AnCora

Short description: 
AnCora consists of a Basque corpus (EPEC-EU), a Spanish corpus (ANCORA-CAS) and a Catalan corpus (ANCORA-CAT).
Contact: 
izaskun.aldezabal[abildua/at]ehu.es
Description: 
The AnCora corpus gathers together Basque (EPEC-EU), Spanish (AnCora-CAS) and Catalan (AnCora-CAT) tagged texts. The Spanish and Catalan texts include about 500K words. Basque texts comprise around 155K words.

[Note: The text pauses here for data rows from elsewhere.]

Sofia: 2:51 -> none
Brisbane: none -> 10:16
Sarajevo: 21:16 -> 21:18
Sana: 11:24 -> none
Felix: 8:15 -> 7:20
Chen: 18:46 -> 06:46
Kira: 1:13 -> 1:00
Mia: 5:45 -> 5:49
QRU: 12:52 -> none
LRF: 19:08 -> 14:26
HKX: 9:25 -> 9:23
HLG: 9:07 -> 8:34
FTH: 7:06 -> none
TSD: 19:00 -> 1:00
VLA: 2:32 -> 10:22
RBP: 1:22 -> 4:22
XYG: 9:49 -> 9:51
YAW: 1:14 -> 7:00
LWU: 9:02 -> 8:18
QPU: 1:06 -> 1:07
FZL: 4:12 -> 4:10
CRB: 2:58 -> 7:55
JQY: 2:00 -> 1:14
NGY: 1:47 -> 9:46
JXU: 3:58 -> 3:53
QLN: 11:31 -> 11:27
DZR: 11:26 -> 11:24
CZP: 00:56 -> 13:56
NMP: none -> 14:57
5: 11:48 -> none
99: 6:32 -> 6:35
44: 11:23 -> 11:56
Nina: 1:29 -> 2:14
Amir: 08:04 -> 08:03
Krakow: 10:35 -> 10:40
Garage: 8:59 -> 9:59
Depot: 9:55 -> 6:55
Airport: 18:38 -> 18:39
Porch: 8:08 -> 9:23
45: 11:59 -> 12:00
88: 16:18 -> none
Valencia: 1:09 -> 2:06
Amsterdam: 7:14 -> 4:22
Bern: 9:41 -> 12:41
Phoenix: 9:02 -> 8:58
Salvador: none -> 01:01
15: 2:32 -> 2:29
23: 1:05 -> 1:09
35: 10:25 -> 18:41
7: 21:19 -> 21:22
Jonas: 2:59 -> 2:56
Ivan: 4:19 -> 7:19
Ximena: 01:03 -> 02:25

The basis for the tagged Basque AnCora corpus is the EPEC (Euskararen Prozesamendurako Erreferentzia Corpusa – Reference Corpus for the Processing of Basque). A third of data was obtained from the Statistical Corpus of 20th Century Basque (www.euskaracorpusa.net); two thirds of the data were extracted from the Basque newspaper Euskaldunon Egunkaria. We have selected 155K words to build the AnCora corpus. These are part of the syntactically- tagged corpus developed under the CESS-ECE project (HUM2004-21127-E). The texts were then morphologically tagged and transformed from a dependency model to a constituent model. 25% of the corpus is comparable to the Catalan and Spanish corpora, as they consist of news from the same periods.